Plus tard la Première guerre mondiale fut l’occasion de ramasser des décorations à la pelle… De parfaits inconnus ressortent des dossiers d’archives, dont aucune rue de notre ville porte le nom mais qui risquèrent leur vie pour en sauver des autres. Comme le colonel d’artillerie Achille Daubresse (1858-1934), d’abord distingué en 1900 pour « la large et utile contribution qu’il a apportée aux instruments destinés à la préparation et à l’observation du tir, en vue d’assurer au nouveau matériel un rendement maximum », puis pour avoir combattu sur le front de Dunkerque en 1914 où il fut gravement blessé. Le capitaine Claude Chambon lui, manifesta « le 23 juin 1915, lors de l’explosion du dépôt de munitions de Mesnil en Raitz, le plus beau courage et la plus grande activité pour éteindre les incendies des maisons du Mesnil », ce qui lui valut la Croix de guerre et la Légion d’honneur en 1916. La paix revenue, Chambon retourna à son métier, aux antipodes des horreurs de la guerre. Ce trompe-la-mort était… un grand chanteur professionnel. Il se produisit pendant de longues années sur les scènes parisiennes, tout en se dévouant sans compter pour autrui. La liste de ses responsabilités occupe plusieurs pages : vice-président de la Fédération du Spectacle, vice-président du dispensaire Maurice Chevalier, doyen de l’Association des artistes lyriques, etc. Ses engagements et sa carrière artistique lui valent d’être promu officier de la Légion d’honneur en 1939. Chapeau bas !

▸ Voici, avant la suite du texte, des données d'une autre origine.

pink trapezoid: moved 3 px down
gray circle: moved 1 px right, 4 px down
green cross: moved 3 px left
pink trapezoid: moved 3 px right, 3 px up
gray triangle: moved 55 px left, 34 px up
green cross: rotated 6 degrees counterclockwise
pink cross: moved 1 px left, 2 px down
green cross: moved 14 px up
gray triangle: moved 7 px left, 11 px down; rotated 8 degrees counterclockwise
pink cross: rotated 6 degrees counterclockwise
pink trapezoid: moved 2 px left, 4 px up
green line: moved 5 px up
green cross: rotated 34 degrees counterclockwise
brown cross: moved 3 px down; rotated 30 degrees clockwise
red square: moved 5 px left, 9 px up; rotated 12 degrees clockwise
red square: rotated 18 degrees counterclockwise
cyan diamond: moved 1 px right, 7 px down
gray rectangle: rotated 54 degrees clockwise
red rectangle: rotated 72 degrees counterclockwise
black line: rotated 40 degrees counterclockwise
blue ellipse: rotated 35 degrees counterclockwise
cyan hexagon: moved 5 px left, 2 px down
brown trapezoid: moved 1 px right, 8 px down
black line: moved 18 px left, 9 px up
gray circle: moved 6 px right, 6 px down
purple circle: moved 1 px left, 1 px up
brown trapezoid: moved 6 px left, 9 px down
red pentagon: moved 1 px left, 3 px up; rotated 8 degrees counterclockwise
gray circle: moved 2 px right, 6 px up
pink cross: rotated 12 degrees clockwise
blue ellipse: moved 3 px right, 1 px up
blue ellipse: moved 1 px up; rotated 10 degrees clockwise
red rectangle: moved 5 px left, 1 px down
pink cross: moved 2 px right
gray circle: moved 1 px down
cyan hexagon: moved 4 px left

Son parcours personnel illustre une évolution dans l’attribution du ruban rouge, qui ne récompense plus seulement les hauts faits militaires mais aussi les mérites civils. Un domaine où les Vénissians brillent tout autant, à l’instar de Pierre Pérol (1864-1938). Ce maçon de formation, propriétaire d’une entreprise de bâtiments, réalisa de nombreux ouvrages d’art dont les ponts La Feuillée et de l’Homme de la Roche, à Lyon, ce qui lui valut de recevoir la médaille étoilée sur proposition du ministre des Travaux Publics. Nombre de nos concitoyens suivirent plus tard l’exemple de ces hommes d’honneur, et leur liste est loin d’être close.

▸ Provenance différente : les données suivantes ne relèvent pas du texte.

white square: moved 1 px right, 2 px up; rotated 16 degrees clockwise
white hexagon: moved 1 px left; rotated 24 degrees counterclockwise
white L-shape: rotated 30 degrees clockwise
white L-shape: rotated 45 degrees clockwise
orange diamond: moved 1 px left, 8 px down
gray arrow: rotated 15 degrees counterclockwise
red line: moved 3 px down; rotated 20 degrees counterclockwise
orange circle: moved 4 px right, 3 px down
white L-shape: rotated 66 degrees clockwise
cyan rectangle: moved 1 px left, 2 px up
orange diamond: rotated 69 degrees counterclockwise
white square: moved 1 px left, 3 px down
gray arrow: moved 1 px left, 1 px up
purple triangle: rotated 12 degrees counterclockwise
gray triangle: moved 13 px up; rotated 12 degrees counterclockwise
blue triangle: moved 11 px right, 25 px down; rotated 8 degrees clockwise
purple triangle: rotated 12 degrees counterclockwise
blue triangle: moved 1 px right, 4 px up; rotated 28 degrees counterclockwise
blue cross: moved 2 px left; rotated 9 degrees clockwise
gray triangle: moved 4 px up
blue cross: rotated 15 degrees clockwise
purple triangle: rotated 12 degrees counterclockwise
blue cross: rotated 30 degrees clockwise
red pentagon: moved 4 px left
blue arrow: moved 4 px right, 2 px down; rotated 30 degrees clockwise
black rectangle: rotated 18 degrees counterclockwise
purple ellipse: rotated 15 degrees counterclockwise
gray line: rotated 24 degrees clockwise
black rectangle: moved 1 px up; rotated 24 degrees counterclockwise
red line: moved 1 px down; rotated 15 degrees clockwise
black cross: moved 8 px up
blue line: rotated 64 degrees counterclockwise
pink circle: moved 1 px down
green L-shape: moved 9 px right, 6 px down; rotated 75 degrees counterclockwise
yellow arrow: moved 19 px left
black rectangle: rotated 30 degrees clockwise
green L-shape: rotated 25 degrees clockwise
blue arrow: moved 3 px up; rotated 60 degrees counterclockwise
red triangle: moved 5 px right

1879. Fleury Chosson quitte l’autre bout du monde et revient au village. Il a enfin obtenu le droit de porter à côté de son ruban rouge, la médaille que lui a donnée la reine Victoria. « Heureux qui comme Ulysse a fait un beau voyage, et puis est retourné, plein d’usage et raison, vivre entre ses parents le reste de son âge ».
Sources : Archives Nationales de France, dossiers personnels des membres de la Légion d’honneur (disponible en partie sur internet : www.culture.gouv.fr/public/mistral/leonore).